== RECORD EXCERPTS ==
——
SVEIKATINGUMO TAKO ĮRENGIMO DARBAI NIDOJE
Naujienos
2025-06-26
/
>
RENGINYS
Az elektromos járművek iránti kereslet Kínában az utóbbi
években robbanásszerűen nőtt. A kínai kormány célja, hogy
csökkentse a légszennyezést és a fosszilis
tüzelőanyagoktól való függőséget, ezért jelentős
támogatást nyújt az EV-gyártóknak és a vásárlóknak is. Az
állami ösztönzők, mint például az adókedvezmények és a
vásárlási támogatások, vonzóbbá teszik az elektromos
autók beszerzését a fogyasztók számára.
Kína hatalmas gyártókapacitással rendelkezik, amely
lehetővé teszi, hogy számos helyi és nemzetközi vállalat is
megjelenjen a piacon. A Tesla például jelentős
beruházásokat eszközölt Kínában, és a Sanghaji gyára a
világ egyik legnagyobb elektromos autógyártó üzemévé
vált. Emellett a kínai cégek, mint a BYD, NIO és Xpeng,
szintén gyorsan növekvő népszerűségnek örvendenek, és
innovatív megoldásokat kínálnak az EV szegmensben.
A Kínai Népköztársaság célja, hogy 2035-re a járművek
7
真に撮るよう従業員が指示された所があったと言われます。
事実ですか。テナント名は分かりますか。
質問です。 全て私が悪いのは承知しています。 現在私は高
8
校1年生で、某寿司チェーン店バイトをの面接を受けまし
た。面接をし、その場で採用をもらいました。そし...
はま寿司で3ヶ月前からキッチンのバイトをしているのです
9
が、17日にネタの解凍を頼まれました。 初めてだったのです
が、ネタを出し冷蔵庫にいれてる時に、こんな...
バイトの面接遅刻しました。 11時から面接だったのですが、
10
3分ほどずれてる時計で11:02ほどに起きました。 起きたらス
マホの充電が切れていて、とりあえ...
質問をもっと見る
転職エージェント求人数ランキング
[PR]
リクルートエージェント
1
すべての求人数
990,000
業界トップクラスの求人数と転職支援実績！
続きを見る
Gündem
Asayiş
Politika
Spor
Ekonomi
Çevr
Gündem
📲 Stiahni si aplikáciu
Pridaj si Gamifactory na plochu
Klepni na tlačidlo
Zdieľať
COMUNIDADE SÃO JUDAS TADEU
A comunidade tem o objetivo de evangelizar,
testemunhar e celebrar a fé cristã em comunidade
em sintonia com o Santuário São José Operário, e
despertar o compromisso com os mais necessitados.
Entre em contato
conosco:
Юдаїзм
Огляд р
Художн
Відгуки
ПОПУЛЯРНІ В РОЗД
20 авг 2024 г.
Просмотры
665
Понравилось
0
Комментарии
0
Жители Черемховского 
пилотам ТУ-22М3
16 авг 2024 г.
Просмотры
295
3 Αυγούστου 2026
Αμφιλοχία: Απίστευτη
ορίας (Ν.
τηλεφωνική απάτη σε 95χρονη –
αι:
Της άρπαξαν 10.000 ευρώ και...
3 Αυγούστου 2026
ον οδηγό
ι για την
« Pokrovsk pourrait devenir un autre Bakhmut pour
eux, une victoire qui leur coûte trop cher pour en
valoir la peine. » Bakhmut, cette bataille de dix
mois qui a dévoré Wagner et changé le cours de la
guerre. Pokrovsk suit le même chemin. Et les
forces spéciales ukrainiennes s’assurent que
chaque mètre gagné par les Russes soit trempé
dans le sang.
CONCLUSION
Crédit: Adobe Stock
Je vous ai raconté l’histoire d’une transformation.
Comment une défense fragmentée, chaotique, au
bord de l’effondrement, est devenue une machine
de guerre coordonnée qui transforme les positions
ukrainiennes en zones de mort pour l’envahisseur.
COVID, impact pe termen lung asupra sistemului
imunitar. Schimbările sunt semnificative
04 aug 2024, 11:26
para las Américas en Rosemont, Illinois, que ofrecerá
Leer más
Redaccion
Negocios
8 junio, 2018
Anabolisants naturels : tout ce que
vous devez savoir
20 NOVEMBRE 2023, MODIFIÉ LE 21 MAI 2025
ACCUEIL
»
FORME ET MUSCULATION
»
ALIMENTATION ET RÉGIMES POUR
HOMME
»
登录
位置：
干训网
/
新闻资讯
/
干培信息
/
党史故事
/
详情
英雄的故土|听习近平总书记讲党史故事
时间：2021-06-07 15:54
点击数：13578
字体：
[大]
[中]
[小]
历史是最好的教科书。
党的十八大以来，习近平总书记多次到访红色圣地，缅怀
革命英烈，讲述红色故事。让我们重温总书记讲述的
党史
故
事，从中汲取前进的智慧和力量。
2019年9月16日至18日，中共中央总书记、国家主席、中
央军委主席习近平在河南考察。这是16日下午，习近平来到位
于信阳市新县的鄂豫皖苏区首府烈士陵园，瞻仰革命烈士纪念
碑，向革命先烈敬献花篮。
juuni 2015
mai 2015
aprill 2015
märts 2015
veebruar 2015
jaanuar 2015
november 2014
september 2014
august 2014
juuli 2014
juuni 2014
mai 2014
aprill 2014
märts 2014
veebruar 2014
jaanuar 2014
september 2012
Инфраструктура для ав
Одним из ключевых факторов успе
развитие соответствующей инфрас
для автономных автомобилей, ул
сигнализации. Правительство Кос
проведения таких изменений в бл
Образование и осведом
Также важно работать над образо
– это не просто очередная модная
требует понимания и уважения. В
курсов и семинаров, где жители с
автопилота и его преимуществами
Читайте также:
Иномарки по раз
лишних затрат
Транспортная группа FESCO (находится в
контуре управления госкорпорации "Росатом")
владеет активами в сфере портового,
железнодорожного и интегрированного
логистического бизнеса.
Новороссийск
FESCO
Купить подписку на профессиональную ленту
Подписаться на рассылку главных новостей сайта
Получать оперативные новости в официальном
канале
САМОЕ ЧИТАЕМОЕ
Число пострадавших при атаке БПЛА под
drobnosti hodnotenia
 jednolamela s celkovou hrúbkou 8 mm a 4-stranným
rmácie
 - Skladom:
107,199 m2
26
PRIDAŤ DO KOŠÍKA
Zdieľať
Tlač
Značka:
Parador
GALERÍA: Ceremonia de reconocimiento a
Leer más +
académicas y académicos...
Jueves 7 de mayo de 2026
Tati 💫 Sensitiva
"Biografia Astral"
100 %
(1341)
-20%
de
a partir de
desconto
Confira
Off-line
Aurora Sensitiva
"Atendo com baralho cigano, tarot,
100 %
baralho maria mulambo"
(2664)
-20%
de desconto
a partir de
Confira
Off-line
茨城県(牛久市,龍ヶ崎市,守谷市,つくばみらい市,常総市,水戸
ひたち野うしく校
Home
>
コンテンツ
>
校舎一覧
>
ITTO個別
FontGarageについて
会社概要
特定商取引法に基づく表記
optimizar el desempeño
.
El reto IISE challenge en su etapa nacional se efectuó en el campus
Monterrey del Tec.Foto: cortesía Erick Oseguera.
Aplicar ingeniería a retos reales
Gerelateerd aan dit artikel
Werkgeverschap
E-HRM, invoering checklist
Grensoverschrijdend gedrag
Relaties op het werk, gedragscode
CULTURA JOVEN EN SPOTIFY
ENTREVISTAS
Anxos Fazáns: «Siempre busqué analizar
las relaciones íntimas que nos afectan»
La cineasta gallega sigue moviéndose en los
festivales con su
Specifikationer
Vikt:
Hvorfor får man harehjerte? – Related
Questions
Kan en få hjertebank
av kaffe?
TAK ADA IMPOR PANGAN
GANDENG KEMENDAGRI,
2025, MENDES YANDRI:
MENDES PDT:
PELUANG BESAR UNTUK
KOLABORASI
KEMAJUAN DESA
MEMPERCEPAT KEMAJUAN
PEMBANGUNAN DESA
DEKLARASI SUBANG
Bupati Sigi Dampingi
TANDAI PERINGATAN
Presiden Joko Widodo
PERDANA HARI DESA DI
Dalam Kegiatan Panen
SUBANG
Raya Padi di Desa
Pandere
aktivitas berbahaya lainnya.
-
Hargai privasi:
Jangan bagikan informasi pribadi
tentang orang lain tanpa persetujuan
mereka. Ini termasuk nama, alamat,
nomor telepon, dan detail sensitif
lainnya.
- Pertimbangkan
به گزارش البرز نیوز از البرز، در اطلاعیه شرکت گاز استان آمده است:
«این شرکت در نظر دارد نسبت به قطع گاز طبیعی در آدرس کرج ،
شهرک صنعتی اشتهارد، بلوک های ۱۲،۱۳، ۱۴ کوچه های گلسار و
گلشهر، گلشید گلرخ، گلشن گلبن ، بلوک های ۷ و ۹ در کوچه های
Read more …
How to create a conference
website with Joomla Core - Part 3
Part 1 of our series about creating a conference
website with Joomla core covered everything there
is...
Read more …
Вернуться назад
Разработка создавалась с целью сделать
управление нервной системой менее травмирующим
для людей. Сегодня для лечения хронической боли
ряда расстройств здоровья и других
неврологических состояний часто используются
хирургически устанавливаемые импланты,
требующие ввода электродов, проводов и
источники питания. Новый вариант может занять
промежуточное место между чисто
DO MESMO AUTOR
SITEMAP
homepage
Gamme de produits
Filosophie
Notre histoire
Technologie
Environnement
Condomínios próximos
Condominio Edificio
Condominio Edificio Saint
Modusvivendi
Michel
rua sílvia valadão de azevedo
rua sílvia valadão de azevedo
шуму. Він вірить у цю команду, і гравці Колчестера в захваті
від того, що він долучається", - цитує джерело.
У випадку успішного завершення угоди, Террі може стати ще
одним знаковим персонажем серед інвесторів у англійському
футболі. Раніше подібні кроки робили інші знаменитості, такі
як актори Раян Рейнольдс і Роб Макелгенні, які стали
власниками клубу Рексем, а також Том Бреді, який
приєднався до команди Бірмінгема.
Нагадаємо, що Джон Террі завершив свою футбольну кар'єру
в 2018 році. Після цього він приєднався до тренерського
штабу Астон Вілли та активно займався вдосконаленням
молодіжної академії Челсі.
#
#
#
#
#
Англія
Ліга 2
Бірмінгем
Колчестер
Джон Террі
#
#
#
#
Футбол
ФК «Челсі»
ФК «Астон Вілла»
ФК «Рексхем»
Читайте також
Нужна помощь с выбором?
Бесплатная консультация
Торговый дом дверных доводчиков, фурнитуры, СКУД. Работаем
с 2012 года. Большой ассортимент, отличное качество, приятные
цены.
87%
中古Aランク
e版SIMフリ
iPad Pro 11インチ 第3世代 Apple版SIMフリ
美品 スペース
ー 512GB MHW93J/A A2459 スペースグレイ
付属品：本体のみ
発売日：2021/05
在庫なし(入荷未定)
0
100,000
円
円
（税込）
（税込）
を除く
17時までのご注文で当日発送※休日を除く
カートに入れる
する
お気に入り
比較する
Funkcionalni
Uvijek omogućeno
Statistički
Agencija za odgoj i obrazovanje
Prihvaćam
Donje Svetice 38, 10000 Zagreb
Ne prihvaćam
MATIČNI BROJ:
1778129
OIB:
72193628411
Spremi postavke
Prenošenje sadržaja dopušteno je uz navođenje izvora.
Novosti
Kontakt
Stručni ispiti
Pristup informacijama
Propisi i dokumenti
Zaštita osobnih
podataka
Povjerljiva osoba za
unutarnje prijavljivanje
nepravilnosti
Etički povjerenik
——
== ACTIVITY ==
In the listing above, find each line containing "کوچه" and copy it.

== WRITTEN SOLUTION ==
شهرک صنعتی اشتهارد، بلوک های ۱۲،۱۳، ۱۴ کوچه های گلسار و
گلشهر، گلشید گلرخ، گلشن گلبن ، بلوک های ۷ و ۹ در کوچه های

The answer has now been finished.